“Life is a whim of several billion cells to be you for awhile.” A genetic researcher utters these words halfway through Dan Bush’s moody indie sci-fi The Reconstruction of William Zero. Most attribute that quote to Groucho Marx, but the film leaves not just the origin vague, but the intent as well; it’s a fleeting, perplexed thought amidst a sea of perplexing thoughts, that on a whim become this film for awhile. Later, Amy Seimetz—playing the protagonist’s ex-wife—draws a starker line in the existential sand with “There’s no moral order to any of this. We don’t get paid back for the pain we went through.”
That pain she is referring to is dramatically sketched in the opening scenes of William Zero, as harried geneticist William (Conal Byrne), in a moment of self-absorbed negligence, runs over his own son, killing him. Upsetting and disarming, that prologue immediately sets the stage for an eerie, often frustrating exploration of the lengths one might go to truly shed the grief and regret of the past. If you’re not sure exactly what subgenre of science-fiction William Zero actually belongs to, then I’ll do my best to not spoil that here. The film has a few meager surprises, but they are worth arriving at on your own, free of too much expectation.
The following can be safely said; William has seemingly collapsed professionally, personally and emotionally when the film picks up in the present. He’s lost his memory after a car accident, and must face anew the painful realities of his life; his wife Jules (Seimetz) is no longer with him, his marriage has crumbled after the death of his son, leaving his twin brother (Byrne again) to help him clean-up the aftermath. It’s also not a giant spoiler to point out that the two Williams share more than a brotherly connection, or that the genetics background both men share factors in greatly with what’s going on. Back at the lab, William is questioned by his superiors regarding vital, missing materials; they fear espionage, theft or worse. As mysterious men start following William around, he himself starts trailing Jules, trying to reestablish a semblance of contact and trust.

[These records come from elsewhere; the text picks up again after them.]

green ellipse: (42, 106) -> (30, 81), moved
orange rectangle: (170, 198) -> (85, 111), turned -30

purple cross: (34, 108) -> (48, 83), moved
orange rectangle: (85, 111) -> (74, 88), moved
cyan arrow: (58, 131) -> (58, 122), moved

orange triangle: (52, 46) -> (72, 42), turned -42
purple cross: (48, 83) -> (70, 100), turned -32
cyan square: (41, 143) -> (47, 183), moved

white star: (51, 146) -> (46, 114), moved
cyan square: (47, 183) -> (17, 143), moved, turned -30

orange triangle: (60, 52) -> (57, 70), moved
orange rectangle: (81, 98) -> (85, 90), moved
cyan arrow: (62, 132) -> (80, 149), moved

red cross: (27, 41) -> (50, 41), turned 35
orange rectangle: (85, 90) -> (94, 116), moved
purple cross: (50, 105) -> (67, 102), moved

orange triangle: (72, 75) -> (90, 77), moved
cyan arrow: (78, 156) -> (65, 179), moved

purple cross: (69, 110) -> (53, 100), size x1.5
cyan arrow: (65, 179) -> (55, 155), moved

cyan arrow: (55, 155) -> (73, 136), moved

The central struggle in William Zero has less to do with the plot itself and more with a warring tension in the film’s tone. The overarching gist of Bush’s film deals with the concept of a man wishing to improve himself in such a way that the hurt life has dealt him can be miraculously washed away. This is a meditative idea, not a visceral one, and the best sequences in William Zero follow Byrne as he attempts to right the wrongs of the past without being overwhelmed by them; pursuing Jules, struggling in his work to find a scientific answer to his present crisis. There’s a deliberate chilliness to the world William finds himself in, and the production adopts a low-key, nearly reluctant tone. We are not edging towards the solving of a mystery, but towards the inner chambers of a man who has been deliberately hiding himself away.

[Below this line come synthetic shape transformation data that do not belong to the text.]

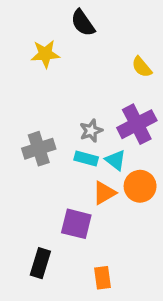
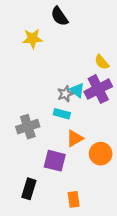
yellow semicircle: (142, 67) -> (102, 62), moved
gray cross: (39, 149) -> (28, 127), moved
cyan triangle: (116, 160) -> (77, 90), moved
orange circle: (140, 186) -> (101, 154), moved

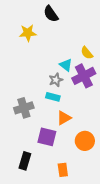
cyan triangle: (77, 90) -> (66, 65), moved
orange circle: (101, 154) -> (85, 141), moved

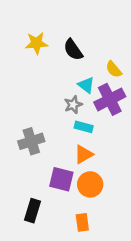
black semicircle: (51, 14) -> (73, 50), moved
cyan rectangle: (53, 97) -> (84, 127), moved
orange circle: (85, 141) -> (90, 184), moved

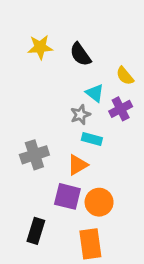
purple cross: (110, 99) -> (121, 109), size x0.7
orange triangle: (84, 154) -> (78, 165), moved
orange rectangle: (82, 222) -> (90, 244), size x1.5

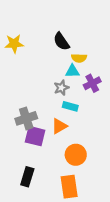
yellow star: (40, 47) -> (14, 44), moved
yellow semicircle: (125, 76) -> (79, 58), moved, turned -48
cyan triangle: (95, 93) -> (72, 71), turned -40
purple square: (67, 196) -> (35, 136), moved

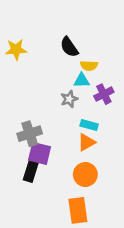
cyan rectangle: (70, 106) -> (89, 125), moved
orange triangle: (59, 126) -> (87, 142), moved
black rectangle: (27, 177) -> (31, 171), moved

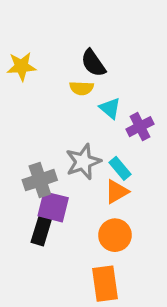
yellow semicircle: (89, 66) -> (82, 88), moved
cyan triangle: (82, 80) -> (110, 108), turned 42
gray star: (69, 99) -> (83, 162), moved, size x1.5
cyan rectangle: (89, 125) -> (120, 168), turned 35

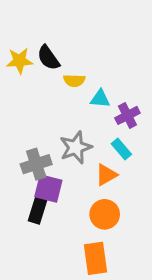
black semicircle: (93, 63) -> (48, 58), moved
cyan triangle: (110, 108) -> (100, 99), turned -35
cyan rectangle: (120, 168) -> (121, 149), moved

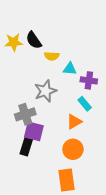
purple cross: (127, 115) -> (89, 80), turned 35
gray star: (76, 147) -> (45, 91), moved

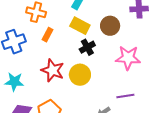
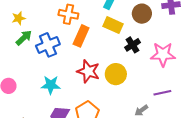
brown circle: (110, 26) -> (142, 14), moved
orange rectangle: (47, 35) -> (81, 36), size x1.5
black cross: (87, 47) -> (132, 45), moved

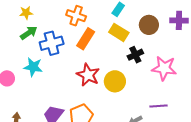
cyan star: (51, 85) -> (33, 67), moved

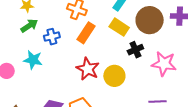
brown circle: (149, 25) -> (150, 20), size x1.4
blue cross: (52, 43) -> (52, 37), size x0.7

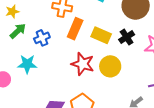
yellow rectangle: (119, 27) -> (101, 35), moved

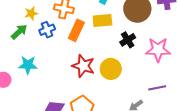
yellow star: (12, 12) -> (31, 13), moved
yellow rectangle: (101, 35) -> (102, 21), moved, turned -30
blue cross: (42, 38) -> (47, 30), moved

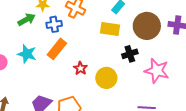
orange rectangle: (76, 30) -> (57, 49), moved
red star: (83, 66) -> (80, 68), size x0.6

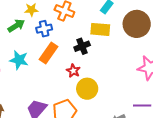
black cross: (130, 54) -> (82, 46), moved
yellow circle: (106, 78) -> (87, 89), moved

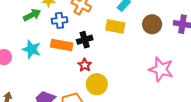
brown circle: (137, 24) -> (152, 24), size x0.7
black cross: (82, 46) -> (85, 40), moved
orange rectangle: (48, 53) -> (62, 45), turned 60

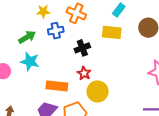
green arrow: (32, 15) -> (27, 37), moved
orange rectangle: (62, 45) -> (57, 86), moved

All of this material more or less works, most of it a credit to Conal Byrne as William and his twin. Despite playing a man waylaid by grief, Byrne discovers several different notes to play; the addled scientist, the eternally wounded father, the hopeful husband who wants to save his marriage. Seimetz is sidelined somewhat as Jules, but she does quiet, bittersweet work that echoes her tremendous role in Shane Carruth’s Upstream Color. In its best moments, William Zero strives to be the same kind of science-fiction that Carruth makes; character-driven, concerned more with the mysterious universe of human emotion than the vagaries of its science, and eschewing traditional narrative resolution. Unfortunately, Bush also splices in the worn-out genre remains of old Outer Limits episodes and bad psuedo-science potboilers. There’s a creaky thriller structure that develops in Zero, and by the end of the film, much of the poignant and compelling ideas have been wrestled to the ground by Shyamalan-style hijinks.

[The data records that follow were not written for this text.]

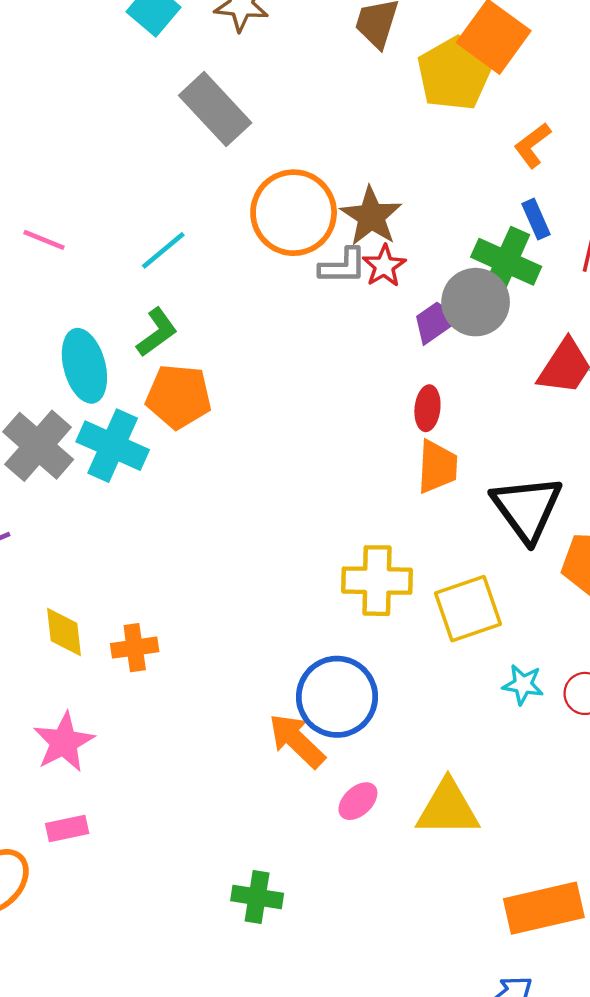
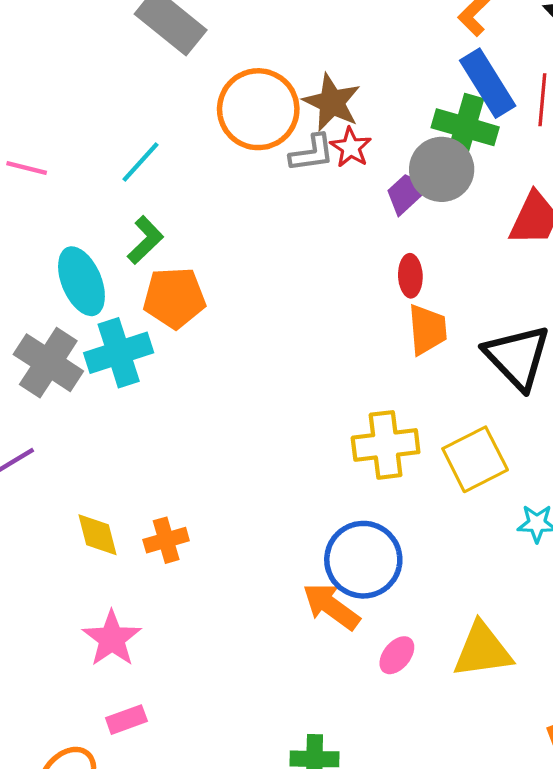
blue rectangle: (536, 219) -> (488, 83), size x1.8
cyan cross: (113, 446) -> (119, 353), turned -34

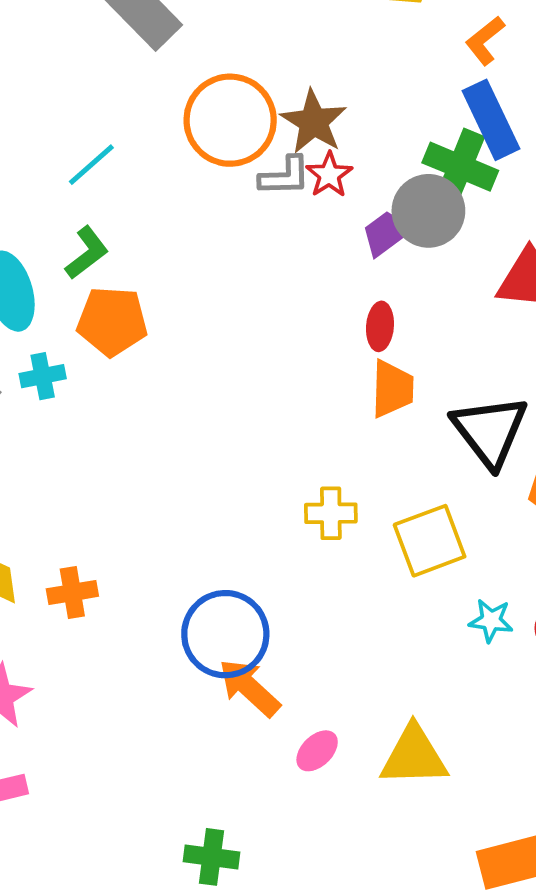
cyan cross: (119, 353) -> (43, 376), size x0.6
yellow cross: (386, 445) -> (331, 513), size x0.7
blue circle: (363, 560) -> (225, 634), moved

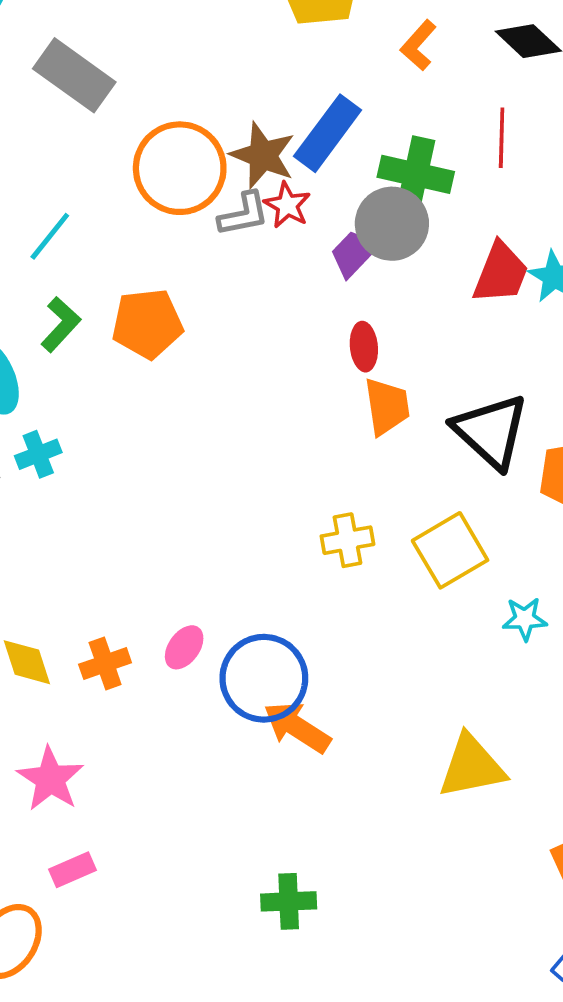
blue rectangle: (491, 120) -> (328, 133), moved, turned 72
orange pentagon: (112, 321) -> (147, 324), moved
pink ellipse: (317, 751) -> (184, 647), moved

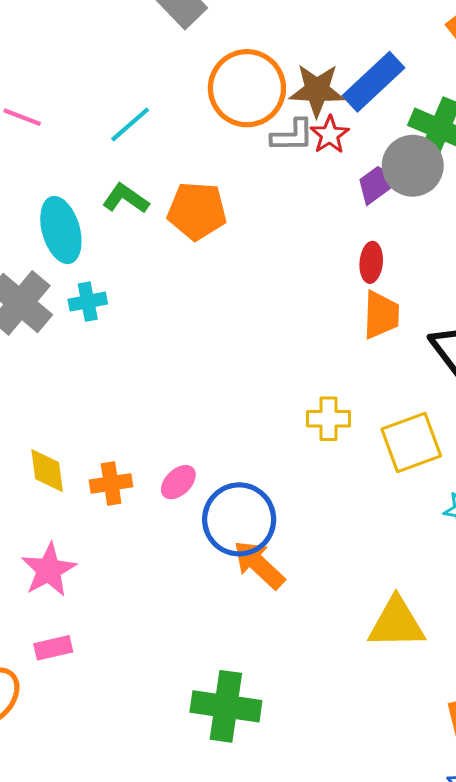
brown star: (263, 155) -> (317, 90), turned -30
green L-shape: (61, 324) -> (126, 198), turned -108
green cross: (289, 901) -> (226, 706), size x1.5

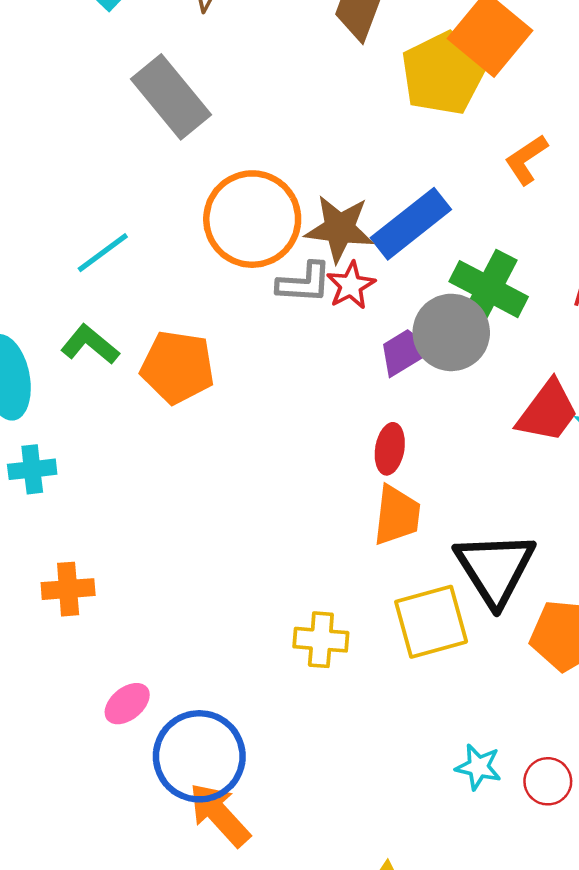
yellow square: (411, 443) -> (431, 622), moved
orange cross: (111, 483) -> (68, 589), moved

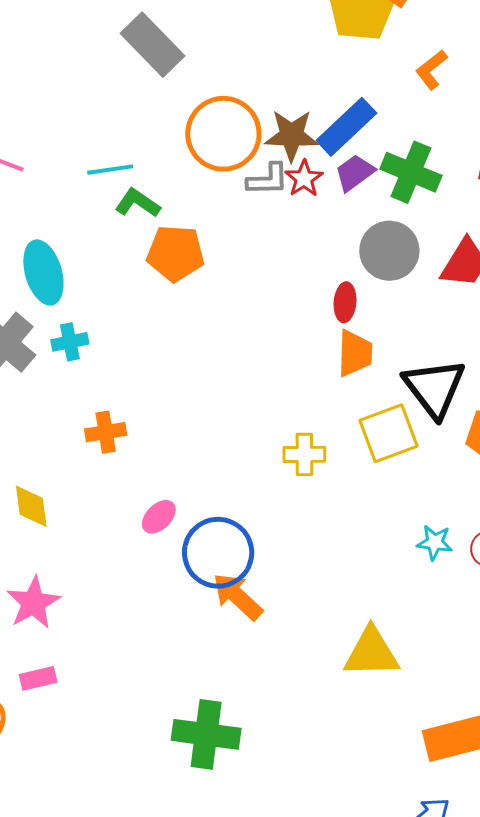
cyan line: (103, 253) -> (110, 170), turned 33
gray circle: (451, 332) -> (389, 251), moved
green L-shape: (90, 345) -> (137, 203), moved
purple trapezoid: (405, 352) -> (355, 173), moved

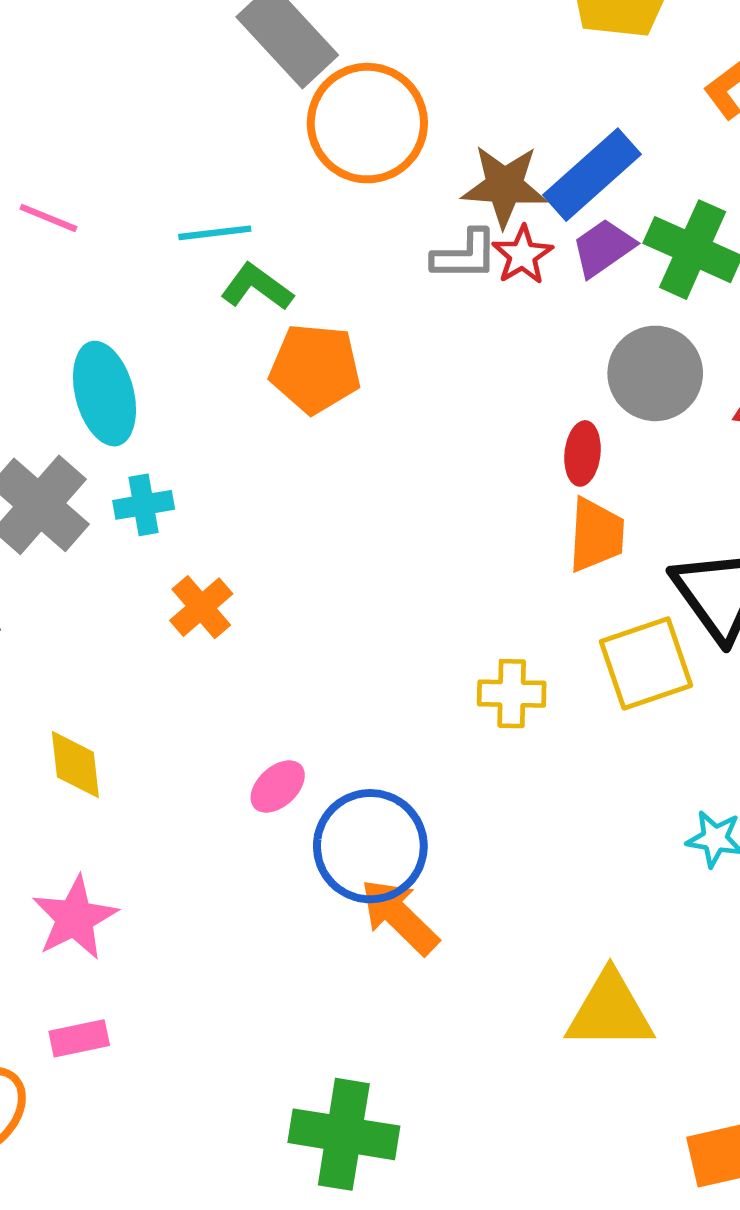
orange circle: (223, 134) -> (367, 123), moved
orange cross: (106, 432) -> (201, 607), moved, turned -33

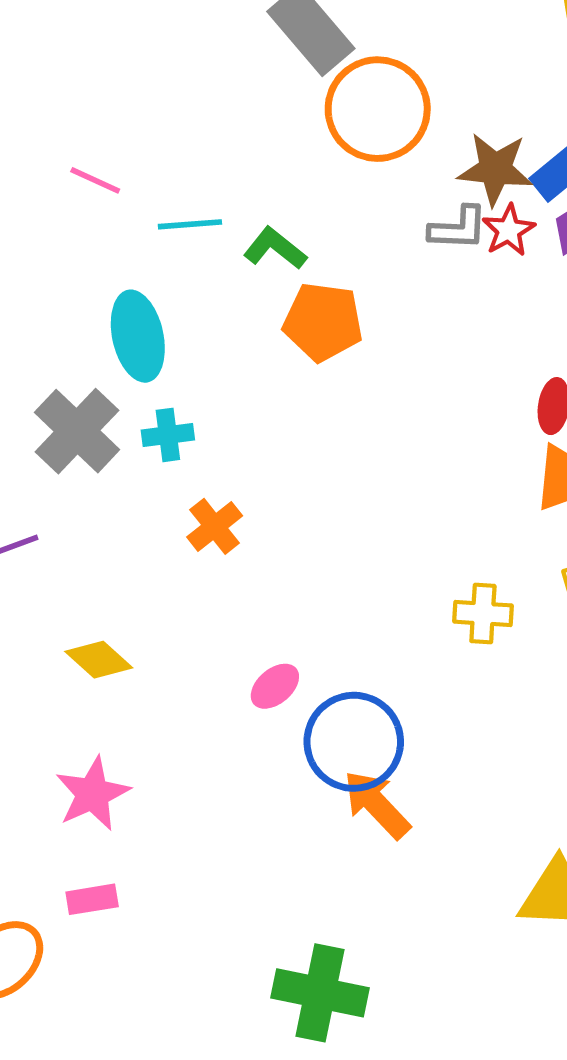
cyan line: (215, 233) -> (190, 224), moved
yellow diamond: (75, 765) -> (99, 660), turned -44

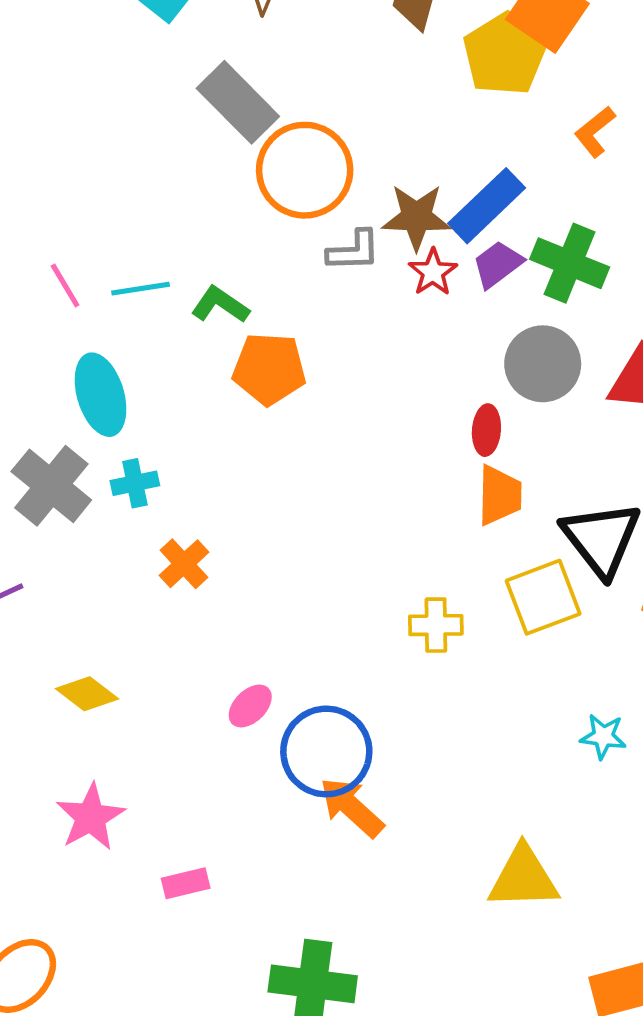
pink line: (95, 180) -> (65, 286), moved, turned 39
gray L-shape: (458, 228) -> (354, 251), moved
pink rectangle: (92, 899) -> (186, 883), moved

Zero is worth seeing, even if it can be occasionally frustrating in execution. To get the gist of what Bush and Byrne’s screenplay is after, you do have to make it through the X-Files style plot mechanics. Still, their central idea has a strong speculative power. The imagery is frequently dreamy and disorienting, expressing William’s emotional distress and the lingering hope that exists to correct it. For once it’s nice to be more intrigued by the scientist’s motivation for the technology than the technology itself. If only Bush had trusted the focal dilemma of his drama before he decided to send in the genre clones. This William deserves better than leftovers.
The Reconstruction of William Zero is now playing limited release and available on VOD.